- INSTRUCTIONS FOR THE TASK
Please write out exactly the lines of the data below from the line holding "Gerir preferências" through the line holding "períodos do ano.", and leave out the rest.

Records excerpted from a collection:
=== Section Start ===

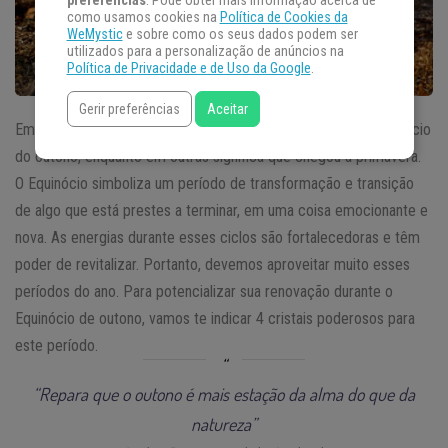
preferências
. Pode obter mais informação acerca de
como usamos cookies na
Política de Cookies da
WeMystic
e sobre como os seus dados podem ser
utilizados para a personalização de anúncios na
Política de Privacidade e de Uso da Google
.
Gerir preferências
Aceitar
Em algumas partes do mundo, o
Equinócio de março
indica o início
do outono, enquanto em outras significa que chegou a primavera.
O Equinócio simboliza um período de transformação e transição
de algo que está prestes a terminar, em uma coisa emocionante e
nova. As energias durante esses ciclos são fortalecedoras e têm
poder de revitalizar. Portanto, devemos aproveitar muito esses
períodos do ano. Para potencializar sua renovação durante o
Equinócio de outono, vamos te indicar 4 cristais poderosos para
este período.
“Repara que o outono é mais estação da alma do que da
natureza”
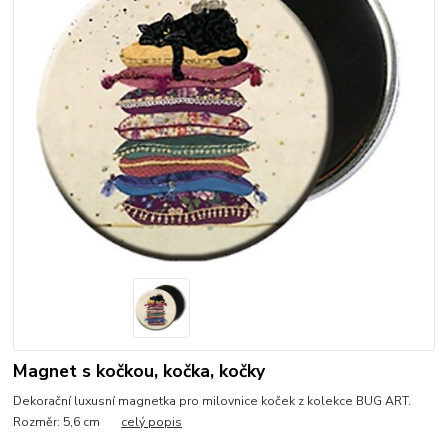
Magnet s kočkou, kočka, kočky
Dekorační luxusní magnetka pro milovnice koček z kolekce BUG ART.
Rozměr: 5,6 cm
celý popis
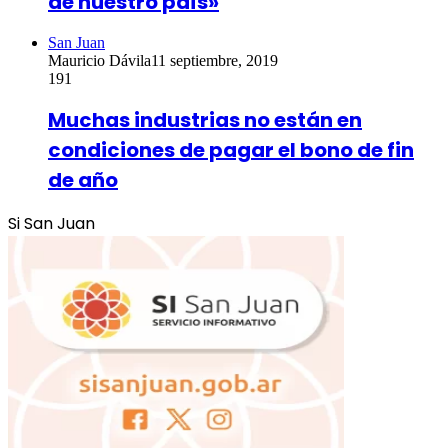
de nuestro país»
San Juan
Mauricio Dávila
11 septiembre, 2019
191
Muchas industrias no están en
condiciones de pagar el bono de fin
de año
Si San Juan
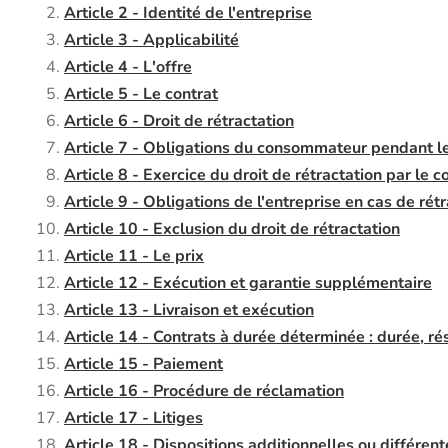
Article 2 - Identité de l'entreprise
Article 3 - Applicabilité
Article 4 - L'offre
Article 5 - Le contrat
Article 6 - Droit de rétractation
Article 7 - Obligations du consommateur pendant le
Article 8 - Exercice du droit de rétractation par le
Article 9 - Obligations de l'entreprise en cas de rét
Article 10 - Exclusion du droit de rétractation
Article 11 - Le prix
Article 12 - Exécution et garantie supplémentaire
Article 13 - Livraison et exécution
Article 14 - Contrats à durée déterminée : durée, ré
Article 15 - Paiement
Article 16 - Procédure de réclamation
Article 17 - Litiges
Article 18 - Dispositions additionnelles ou différent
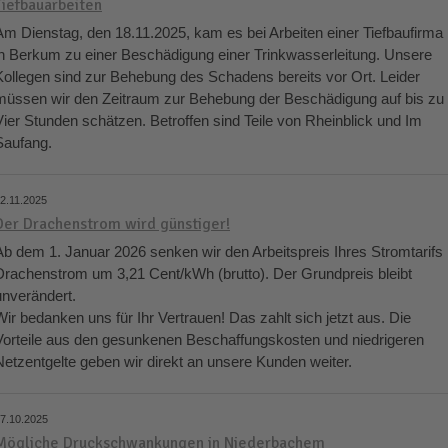
Tiefbauarbeiten
Am Dienstag, den 18.11.2025, kam es bei Arbeiten einer Tiefbaufirma
in Berkum zu einer Beschädigung einer Trinkwasserleitung. Unsere
Kollegen sind zur Behebung des Schadens bereits vor Ort. Leider
müssen wir den Zeitraum zur Behebung der Beschädigung auf bis zu
Vier Stunden schätzen. Betroffen sind Teile von Rheinblick und Im
Saufang.
2.11.2025
Der Drachenstrom wird günstiger!
Ab dem 1. Januar 2026 senken wir den Arbeitspreis Ihres Stromtarifs
Drachenstrom um 3,21 Cent/kWh (brutto). Der Grundpreis bleibt
unverändert.
Wir bedanken uns für Ihr Vertrauen! Das zahlt sich jetzt aus. Die
Vorteile aus den gesunkenen Beschaffungskosten und niedrigeren
Netzentgelte geben wir direkt an unsere Kunden weiter.
7.10.2025
Mögliche Druckschwankungen in Niederbachem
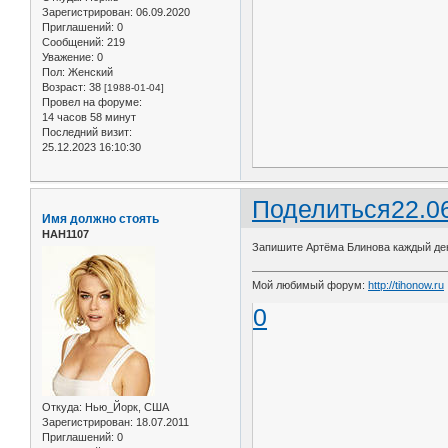
Зарегистрирован
: 06.09.2020
Приглашений:
0
Сообщений:
219
Уважение:
0
Пол:
Женский
Возраст:
38
[1988-01-04]
Провел на форуме:
14 часов 58 минут
Последний визит:
25.12.2023 16:10:30
Поделиться
22.0
Имя должно стоять
НАН1107
Запишите Артёма Блинова каждый ден
Мой любимый форум:
http://tihonow.ru
0
Откуда:
Нью_Йорк, США
Зарегистрирован
: 18.07.2011
Приглашений:
0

=== Section End ===

- FINISHED TASK
Gerir preferências
Aceitar
Em algumas partes do mundo, o
Equinócio de março
indica o início
do outono, enquanto em outras significa que chegou a primavera.
O Equinócio simboliza um período de transformação e transição
de algo que está prestes a terminar, em uma coisa emocionante e
nova. As energias durante esses ciclos são fortalecedoras e têm
poder de revitalizar. Portanto, devemos aproveitar muito esses
períodos do ano. Para potencializar sua renovação durante o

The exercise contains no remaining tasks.